Vast Data Clustered Flash Storage Bans The Disk From The Datacenter

Timothy Prickett Morgan

5 years ago

Sometimes, a startup takes such a new and profound approach to a problem that it is hard to know where to begin to describe how radical of a change that company has made in developing its product. So it is with Vast Data, a storage company based in New York that is uncloaking from stealth mode today with an exascale class non-volatile storage clustering hardware and software that it claims can finally and forcefully make the disk drive extinct in the datacenter by using a clever mix of cheap QLC flash, 3D XPoint storage class memory, NVM-Express over Fabrics interconnects, and very clever software and algorithms.
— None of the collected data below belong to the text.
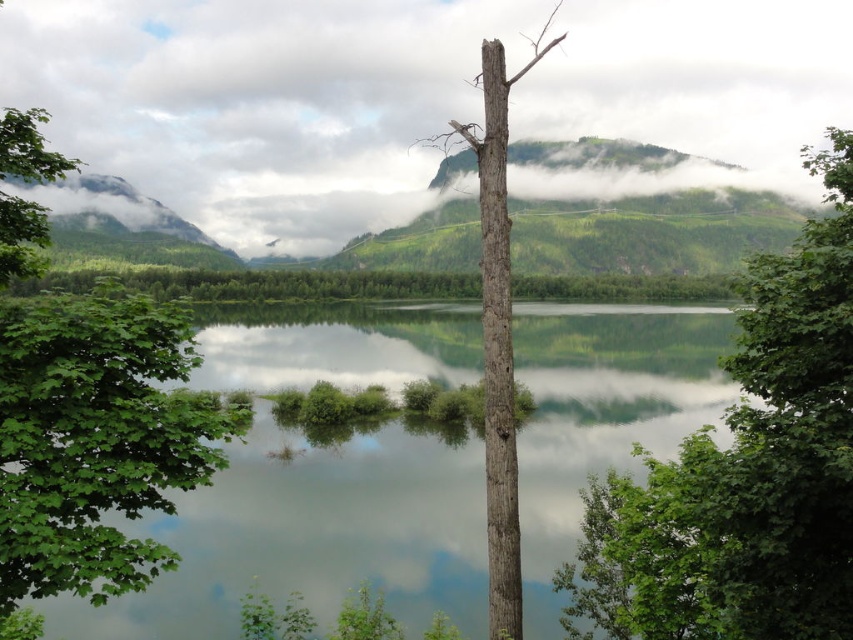 Who is taller, green leafy tree at left or green forested mountain at upper left?

With more height is green forested mountain at upper left.

Between green leafy tree at left and green forested mountain at upper left, which one is positioned lower?

green leafy tree at left

Between point (122, 580) and point (136, 211), which one is positioned behind?

Positioned behind is point (136, 211).

This screenshot has height=640, width=853. Identify the location of green leafy tree at left. (90, 426).

Who is positioned more to the right, green matte tree at upper right or grayish-brown bark tree at center?

Positioned to the right is green matte tree at upper right.

Is point (566, 608) farther from camera compared to point (491, 353)?

Yes, point (566, 608) is farther from viewer.

Locate an element on the screen. This screenshot has width=853, height=640. green matte tree at upper right is located at coordinates (746, 470).

In order to click on green leafy tree at left in this screenshot , I will do `click(90, 426)`.

Can you confirm if green leafy tree at left is positioned above grayish-brown bark tree at center?

Actually, green leafy tree at left is below grayish-brown bark tree at center.

Which is behind, point (142, 380) or point (502, 560)?

Positioned behind is point (502, 560).

Where is `green leafy tree at left`? This screenshot has width=853, height=640. green leafy tree at left is located at coordinates (90, 426). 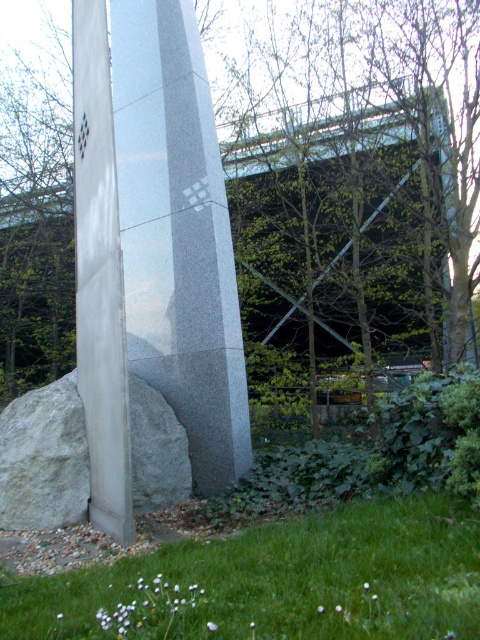 Is green leafy tree at center above green grass at lower center?

Yes.

Between green leafy tree at center and green grass at lower center, which one has less height?

green grass at lower center

Is point (228, 234) farther from camera compared to point (38, 621)?

That is True.

Identify the location of green leafy tree at center. Image resolution: width=480 pixels, height=640 pixels. (358, 177).

Which is in front, point (155, 12) or point (297, 564)?

Positioned in front is point (297, 564).

Can you confirm if white polished stone column at center is positioned above green grass at lower center?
Vast Data was founded back in early 2016 by Renen Hallak, the company’s chief executive officer, Shachar Fienblit, vice president of research and development, and Jeff Denworth, vice president of products. Hallak was formerly vice president of research and development at XtremIO, one of the hottest enterprise all flash array startups of the first wave of flash to enter the datacenter and a company that was acquired by EMC in May 2012 for $430 million as its product was still in development and an impending threat to other EMC disk and flash arrays. Fienblit was chief technology officer at Kaminario, which carved out a niche a few years earlier as a provider of very high performance all flash arrays. Denworth was in charge of product management at DataDirect Networks, a maker of parallel file systems aimed mostly at the HPC and media and entertainment sectors and a company that has also carved out a healthy niche for itself in a very competitive market. Other early employees of Vast Data hail from Isilon Systems, NetApp, Pure Storage, IBM, Cisco Systems, MapR Technologies, Google, and Amazon Web Services and, as you might expect, they have deep experience with flash media and scalable storage architectures.
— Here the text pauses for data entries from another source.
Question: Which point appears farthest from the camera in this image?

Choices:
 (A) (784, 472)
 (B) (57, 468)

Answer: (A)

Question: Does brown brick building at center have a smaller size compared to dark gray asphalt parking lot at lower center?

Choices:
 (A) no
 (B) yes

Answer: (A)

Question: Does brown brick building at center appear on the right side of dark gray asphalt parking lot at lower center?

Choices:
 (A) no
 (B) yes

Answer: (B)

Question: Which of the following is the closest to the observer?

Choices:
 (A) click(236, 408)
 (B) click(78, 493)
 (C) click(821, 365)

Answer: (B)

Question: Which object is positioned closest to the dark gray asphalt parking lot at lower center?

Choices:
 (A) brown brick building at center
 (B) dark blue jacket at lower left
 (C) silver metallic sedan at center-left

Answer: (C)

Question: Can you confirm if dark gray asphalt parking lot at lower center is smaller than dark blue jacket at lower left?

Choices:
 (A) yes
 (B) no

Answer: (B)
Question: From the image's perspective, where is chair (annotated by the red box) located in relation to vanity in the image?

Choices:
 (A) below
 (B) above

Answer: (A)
Perhaps equally significant to this bench of technical expertise is the backing that Vast Data has attained from investors and early adopters. Vast Data has raised $80 million in two rounds of funding, with its Series B round announced today being led by TPG, a company that usually only makes late stage investments when it knows the company has a high chance of success; Goldman Sachs, Dell Technologies, Norwest Venture Partners, and 83North have also kicked in the funds to get Vast Data going.
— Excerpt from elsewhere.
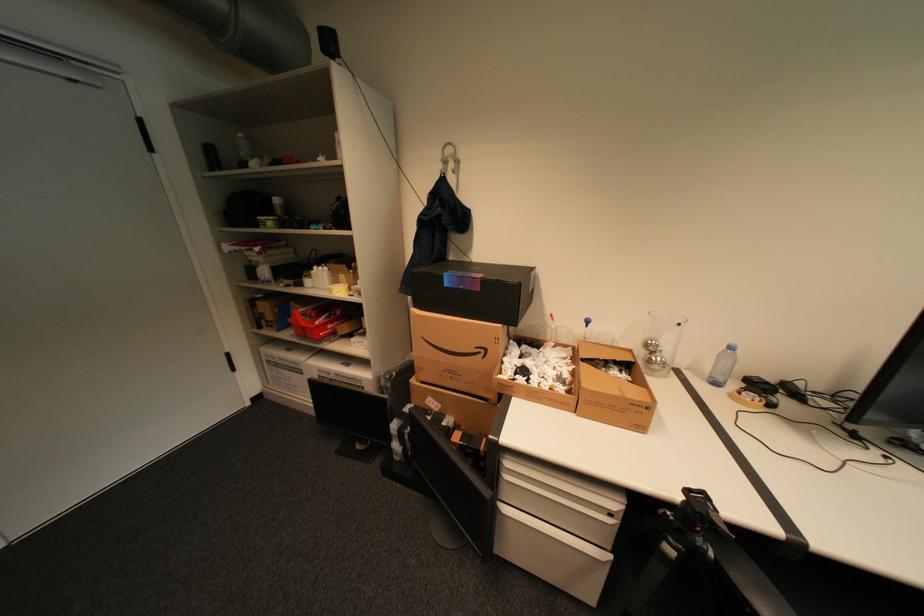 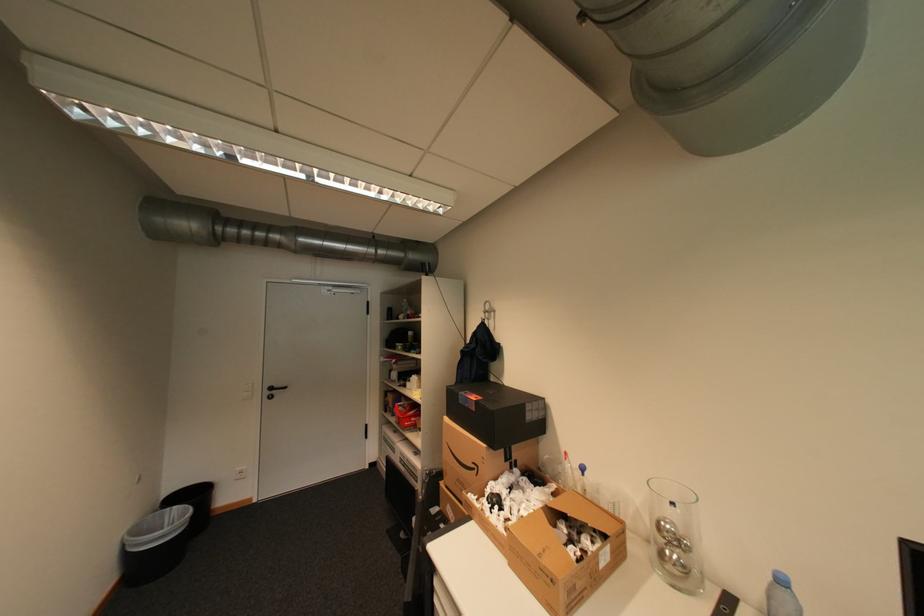 The point at (492, 352) is marked in the first image. Where is the corresponding point in the second image?

(484, 468)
“We have created a new type of storage architecture that breaks a whole slew of tradeoffs that existed in the storage industry for the past few decades,” says Denworth, throwing down the gauntlet to all of the other makers of all flash arrays aimed at the datacenter. “We have engineered a system that combines the performance of flash with the economics that people only would have ever expected to get from hard disks in a very scalable system architecture that’s essentially an exabyte-scale parallel file system. And we believe companies can use it for all of their applications, ranging from enterprise business applications to supercomputing to artificial intelligence to backup and more.”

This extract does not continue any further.